Rares ont été les jeux à avoir été entourés d'autant de polémiques. C'est un fait, tout, de sa genèse à sa commercialisation, a été compliqué pour Hogwarts Legacy : l'héritage de Poudlard. Le jeu n'est pourtant pas dépourvu de qualités, sur lesquelles il convient de revenir. Ce dérivé de l'univers de Harry Potter est-il, outre un fantasme de fan enfin concrétisé, un véritable bon jeu ? Voici le test de Hogwarts Legacy pour s'en assurer.
Découvrez l'histoire secrète de Poudlard dans Hogwarts Legacy
Vous incarnez un nouvel élève au sein de Poudlard. Entrant dans la célèbre école de sorciers lors de sa cinquième année, l'arrivant doit faire ses preuves auprès des professeurs. Bon, déjà, rentrer en cinquième année à Poudlard, c'est atypique, mais ce n'est encore rien.
Notre avatar possède la capacité de percevoir et de maîtriser une magie ancienne, quasi-disparue aujourd'hui. Enfin, aujourd'hui à la fin du XIXème siècle, puisque c'est à ce moment que prend place Hogwarts Legacy.
Pas de Harry Potter, donc, mais bon nombre de familles connues de l'univers des sorciers. Ces liens vous permettront-ils de faire dérailler la menace à l'encontre de l'école, et plus globalement, du monde de la magie et des Moldus ? Il ne tient qu'à vous de faire vos preuves, au risque d'être une B.U.S.E. à ce jeu.
Conditions de test
Le jeu a été testé depuis une version commerciale et Deluxe (oui, on souhaitait réaliser cette critique au plus vite) sur Playstation 5. Les paramètres ont été placés, comme d'accoutumée, sur Performances afin d'obtenir le 60 FPS. Pour l'heure, quelques bugs sont à déplorer, essentiellement anecdotiques et jamais bloquants dans les quêtes.
On est pas là pour Paul et Mickey, et pour personne d'autre non plus
Après cette belle citation de Gustave Parking, il convient d'établir un point.
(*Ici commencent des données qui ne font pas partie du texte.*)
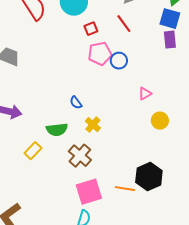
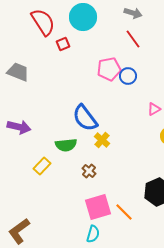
red square: (91, 29) -> (63, 44), moved
blue semicircle: (76, 103) -> (85, 118), size x2.0
brown cross: (80, 156) -> (89, 171), size x0.6
orange line: (125, 189) -> (124, 212), moved, turned 36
Nous ne reviendrons pas ici sur les nombreuses et vastes polémiques qui touchent le jeu, ainsi que l'univers d'Harry Potter de manière générale. Bien des articles les ont rappelés, sur ce site comme ailleurs. Arrive ainsi le moment où il s'agit de savoir ce que le titre nous réserve avant toute chose.
Annoncé et présenté en 2019, Hogwarts Legacy fait figure de fantasme pour bon nombre de fans de l'univers créé par JK Rowling. Il faut dire que, dans les faits, aucun de ses prédécesseurs n'a pleinement exploité l'immense potentiel de cette saga.
Aussi, faire une critique de ce jeu n'est pas chose aisée. Chacun verra midi à sa porte, selon qu'il soit fan de la première heure, amateur de bon jeu vidéo, ou les deux.
Si le rédacteur de ces lignes concède bon nombre de qualités au volet littéraire de Harry Potter, il lui préfère d'autres références en termes de fantasy. L'Assassin Royal, les Annales du Disque-Monde, les écrits d'Ursula LeGuin, ou encore La Croisée des Mondes ont plus marqué son imaginaire.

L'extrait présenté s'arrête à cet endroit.